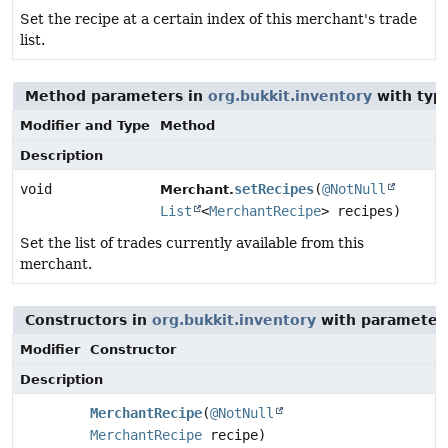
Set the recipe at a certain index of this merchant's trade
list.
Method parameters in
org.bukkit.inventory
with typ
Modifier and Type
Method
Description
void
setRecipes
(
@NotNull
Merchant.
List
<
MerchantRecipe
> recipes)
Set the list of trades currently available from this
merchant.
Constructors in
org.bukkit.inventory
with parameter
Modifier
Constructor
Description
MerchantRecipe
(
@NotNull
MerchantRecipe
recipe)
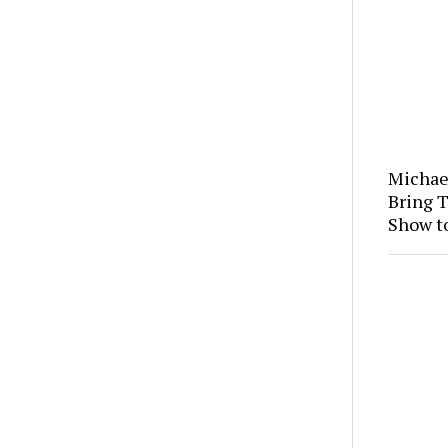
Michae
Bring 
Show t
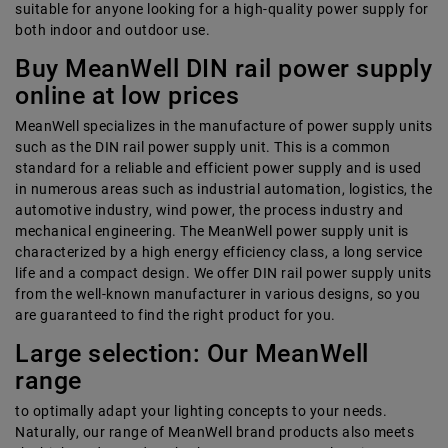
suitable for anyone looking for a high-quality power supply for
both indoor and outdoor use.
Buy MeanWell DIN rail power supply
online at low prices
MeanWell specializes in the manufacture of power supply units
such as the DIN rail power supply unit. This is a common
standard for a reliable and efficient power supply and is used
in numerous areas such as industrial automation, logistics, the
automotive industry, wind power, the process industry and
mechanical engineering. The MeanWell power supply unit is
characterized by a high energy efficiency class, a long service
life and a compact design. We offer DIN rail power supply units
from the well-known manufacturer in various designs, so you
are guaranteed to find the right product for you.
Large selection: Our MeanWell
range
to optimally adapt your lighting concepts to your needs.
Naturally, our range of MeanWell brand products also meets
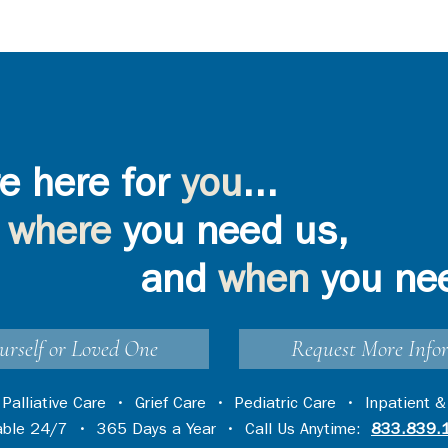
e here for
you
...
where
you need us,
and
when
you ne
urself or Loved One
Request More Info
•
Palliative Care
•
Grief Care
•
Pediatric Care
•
Inpatient &
lable 24/7 • 365 Days a Year • Call Us Anytime:
833.839.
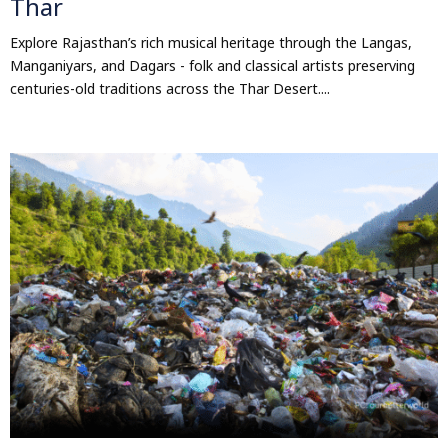
Thar
Explore Rajasthan’s rich musical heritage through the Langas,
Manganiyars, and Dagars - folk and classical artists preserving
centuries-old traditions across the Thar Desert....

**Problem to work on**
Please set down the records above word for word and omit their pictures.

**Solution to this task**
Set the recipe at a certain index of this merchant's trade
list.
Method parameters in
org.bukkit.inventory
with typ
Modifier and Type
Method
Description
void
setRecipes
(
@NotNull
Merchant.
List
<
MerchantRecipe
> recipes)
Set the list of trades currently available from this
merchant.
Constructors in
org.bukkit.inventory
with parameter
Modifier
Constructor
Description
MerchantRecipe
(
@NotNull
MerchantRecipe
recipe)
Michae
Bring 
Show t
suitable for anyone looking for a high-quality power supply for
both indoor and outdoor use.
Buy MeanWell DIN rail power supply
online at low prices
MeanWell specializes in the manufacture of power supply units
such as the DIN rail power supply unit. This is a common
standard for a reliable and efficient power supply and is used
in numerous areas such as industrial automation, logistics, the
automotive industry, wind power, the process industry and
mechanical engineering. The MeanWell power supply unit is
characterized by a high energy efficiency class, a long service
life and a compact design. We offer DIN rail power supply units
from the well-known manufacturer in various designs, so you
are guaranteed to find the right product for you.
Large selection: Our MeanWell
range
to optimally adapt your lighting concepts to your needs.
Naturally, our range of MeanWell brand products also meets
e here for
you
...
where
you need us,
and
when
you ne
urself or Loved One
Request More Info
•
Palliative Care
•
Grief Care
•
Pediatric Care
•
Inpatient &
lable 24/7 • 365 Days a Year • Call Us Anytime:
833.839.
Thar
Explore Rajasthan’s rich musical heritage through the Langas,
Manganiyars, and Dagars - folk and classical artists preserving
centuries-old traditions across the Thar Desert....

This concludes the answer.